Page segmentation data:
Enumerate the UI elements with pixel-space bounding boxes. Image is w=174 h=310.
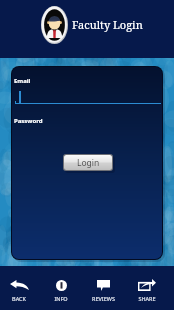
staticText: Email	[14, 77, 31, 85]
other: Back	[10, 280, 29, 290]
other: Info	[56, 280, 67, 291]
staticText: SHARE	[138, 295, 156, 302]
staticText: INFO	[54, 295, 68, 302]
staticText: Login	[77, 157, 100, 169]
button[interactable]: Info	[40, 266, 82, 310]
button[interactable]: Back	[0, 266, 40, 310]
staticText: Password	[14, 117, 43, 125]
staticText: Faculty Login	[72, 17, 143, 32]
other: Share	[138, 279, 156, 291]
button[interactable]: Reviews	[82, 266, 125, 310]
staticText: BACK	[12, 295, 26, 302]
other: Reviews	[97, 280, 110, 291]
staticText: REVIEWS	[92, 295, 115, 302]
button[interactable]: Login	[64, 155, 112, 170]
button[interactable]: Share	[125, 266, 168, 310]
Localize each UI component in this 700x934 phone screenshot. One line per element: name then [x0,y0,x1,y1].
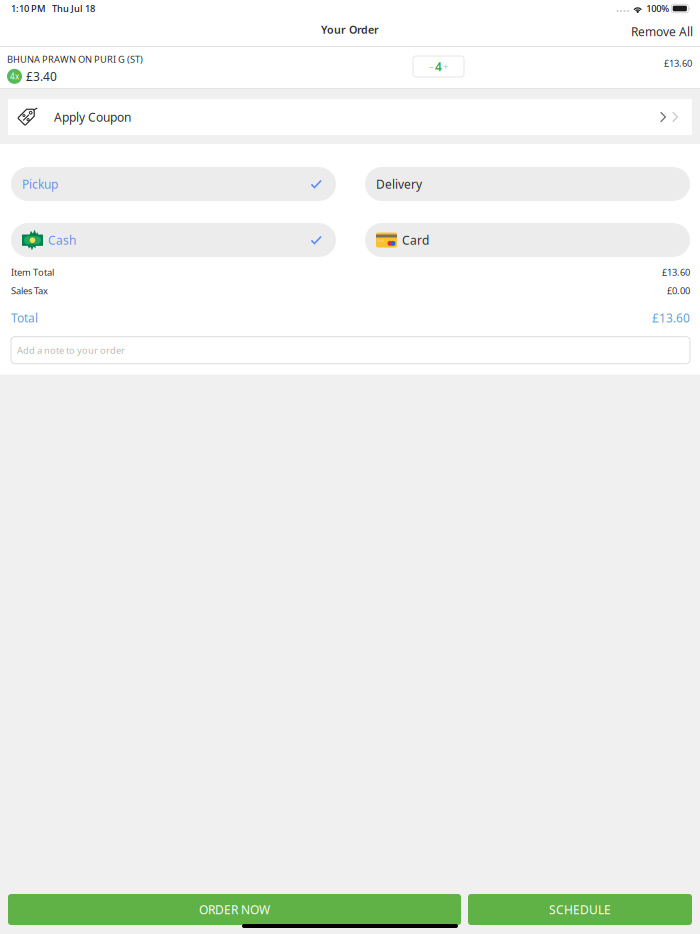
staticText: – [429,60,434,73]
staticText: Delivery [376,176,422,192]
staticText: 4 [435,58,442,74]
staticText: Apply Coupon [54,109,131,125]
staticText: £3.40 [26,68,57,84]
button[interactable]: SCHEDULE [468,894,692,925]
staticText: Cash [48,232,76,248]
button[interactable]: ORDER NOW [8,894,461,925]
button[interactable]: Apply Coupon [0,99,700,135]
staticText: 1:10 PM [11,2,46,15]
staticText: £13.60 [664,57,692,69]
staticText: Total [11,310,38,326]
staticText: + [443,60,448,73]
button[interactable]: Delivery [365,167,690,201]
staticText: £0.00 [667,284,690,297]
staticText: BHUNA PRAWN ON PURI G (ST) [7,53,143,65]
button[interactable]: Pickup [11,167,336,201]
staticText: Pickup [22,176,58,192]
button[interactable]: – [413,56,464,77]
button[interactable]: Cash [11,223,336,257]
staticText: SCHEDULE [549,902,611,917]
staticText: Your Order [321,22,379,37]
staticText: ORDER NOW [199,902,270,917]
staticText: Sales Tax [11,284,48,297]
staticText: Item Total [11,266,54,278]
staticText: £13.60 [662,266,690,278]
staticText: Add a note to your order [17,344,125,356]
staticText: Thu Jul 18 [52,2,95,15]
staticText: 4x [10,71,19,82]
staticText: 100% [646,2,669,15]
staticText: £13.60 [652,310,690,326]
button[interactable]: Remove All [624,18,700,44]
staticText: Card [402,232,429,248]
button[interactable]: Card [365,223,690,257]
staticText: Remove All [631,24,693,39]
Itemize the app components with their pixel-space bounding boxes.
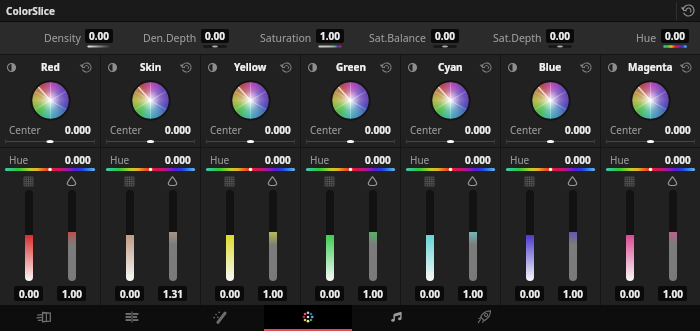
button[interactable]: Center: [0, 123, 100, 144]
staticText: 0.000: [465, 153, 491, 167]
button[interactable]: Density: [0, 22, 116, 54]
staticText: Sat.Balance: [369, 31, 427, 45]
button[interactable]: [126, 190, 134, 281]
button[interactable]: 1.00: [57, 286, 86, 301]
button[interactable]: [569, 190, 577, 281]
button[interactable]: Enable Yellow: [205, 60, 219, 74]
button[interactable]: Enable Cyan: [405, 60, 419, 74]
staticText: 0.000: [565, 123, 591, 137]
staticText: 0.000: [465, 123, 491, 137]
button[interactable]: Saturation: [366, 175, 379, 188]
button[interactable]: Enable Green: [305, 60, 319, 74]
staticText: 0.00: [665, 29, 685, 43]
button[interactable]: Reset Red: [79, 60, 93, 74]
button[interactable]: [226, 190, 234, 281]
button[interactable]: Sat.Depth: [462, 22, 577, 54]
button[interactable]: Hue: [401, 153, 500, 172]
staticText: Cyan: [438, 60, 463, 74]
button[interactable]: Color: [264, 305, 352, 331]
button[interactable]: Fairlight: [352, 305, 440, 331]
button[interactable]: Center: [301, 123, 400, 144]
button[interactable]: Center: [401, 123, 500, 144]
button[interactable]: [526, 190, 534, 281]
button[interactable]: 1.00: [558, 286, 587, 301]
button[interactable]: 1.00: [458, 286, 487, 301]
button[interactable]: 1.00: [658, 286, 687, 301]
button[interactable]: Center: [601, 123, 700, 144]
button[interactable]: Reset Magenta: [679, 60, 693, 74]
staticText: 0.00: [19, 287, 39, 301]
staticText: Yellow: [234, 60, 267, 74]
button[interactable]: [68, 190, 76, 281]
button[interactable]: Center: [501, 123, 600, 144]
button[interactable]: [426, 190, 434, 281]
button[interactable]: 0.00: [315, 286, 344, 301]
button[interactable]: Reset Skin: [179, 60, 193, 74]
button[interactable]: Saturation: [666, 175, 679, 188]
staticText: Center: [310, 123, 342, 137]
button[interactable]: Center: [201, 123, 300, 144]
button[interactable]: [369, 190, 377, 281]
button[interactable]: Hue: [577, 22, 692, 54]
button[interactable]: Density: [423, 175, 436, 188]
button[interactable]: 0.00: [14, 286, 43, 301]
staticText: Den.Depth: [143, 31, 197, 45]
staticText: Center: [210, 123, 242, 137]
staticText: 0.000: [65, 123, 91, 137]
button[interactable]: [626, 190, 634, 281]
button[interactable]: Hue: [0, 153, 100, 172]
button[interactable]: Edit: [176, 305, 264, 331]
button[interactable]: [669, 190, 677, 281]
staticText: 0.000: [265, 123, 291, 137]
button[interactable]: Enable Magenta: [605, 60, 619, 74]
button[interactable]: Hue: [601, 153, 700, 172]
button[interactable]: Density: [623, 175, 636, 188]
button[interactable]: Density: [523, 175, 536, 188]
button[interactable]: Reset all: [676, 0, 700, 21]
button[interactable]: Saturation: [65, 175, 78, 188]
button[interactable]: Reset Green: [379, 60, 393, 74]
button[interactable]: Density: [323, 175, 336, 188]
button[interactable]: Enable Skin: [105, 60, 119, 74]
button[interactable]: Cut: [88, 305, 176, 331]
button[interactable]: 0.00: [215, 286, 244, 301]
button[interactable]: Saturation: [466, 175, 479, 188]
button[interactable]: Enable Blue: [505, 60, 519, 74]
button[interactable]: Hue: [501, 153, 600, 172]
button[interactable]: Saturation: [266, 175, 279, 188]
button[interactable]: Enable Red: [4, 60, 18, 74]
button[interactable]: 0.00: [415, 286, 444, 301]
button[interactable]: Hue: [301, 153, 400, 172]
staticText: 0.000: [365, 153, 391, 167]
button[interactable]: Sat.Balance: [347, 22, 462, 54]
button[interactable]: 0.00: [515, 286, 544, 301]
button[interactable]: Hue: [201, 153, 300, 172]
button[interactable]: 1.31: [158, 286, 187, 301]
button[interactable]: Reset Yellow: [279, 60, 293, 74]
button[interactable]: [326, 190, 334, 281]
staticText: ColorSlice: [6, 4, 55, 18]
button[interactable]: [269, 190, 277, 281]
button[interactable]: [169, 190, 177, 281]
button[interactable]: Hue: [101, 153, 200, 172]
button[interactable]: Density: [223, 175, 236, 188]
button[interactable]: 0.00: [615, 286, 644, 301]
button[interactable]: Reset Blue: [579, 60, 593, 74]
button[interactable]: Media: [0, 305, 88, 331]
staticText: 0.00: [320, 287, 340, 301]
button[interactable]: Saturation: [166, 175, 179, 188]
button[interactable]: Density: [123, 175, 136, 188]
button[interactable]: Reset Cyan: [479, 60, 493, 74]
button[interactable]: Den.Depth: [116, 22, 232, 54]
button[interactable]: Deliver: [440, 305, 528, 331]
button[interactable]: Center: [101, 123, 200, 144]
staticText: Hue: [410, 153, 430, 167]
button[interactable]: Density: [22, 175, 35, 188]
button[interactable]: [25, 190, 33, 281]
button[interactable]: 1.00: [258, 286, 287, 301]
button[interactable]: 1.00: [358, 286, 387, 301]
button[interactable]: 0.00: [115, 286, 144, 301]
button[interactable]: Saturation: [232, 22, 347, 54]
button[interactable]: Saturation: [566, 175, 579, 188]
button[interactable]: [469, 190, 477, 281]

What is being asked:
Above are the records. Identify each line that contains the word "Card".

Solution below:
staticText: Card [402,232,429,248]
button[interactable]: Card [365,223,690,257]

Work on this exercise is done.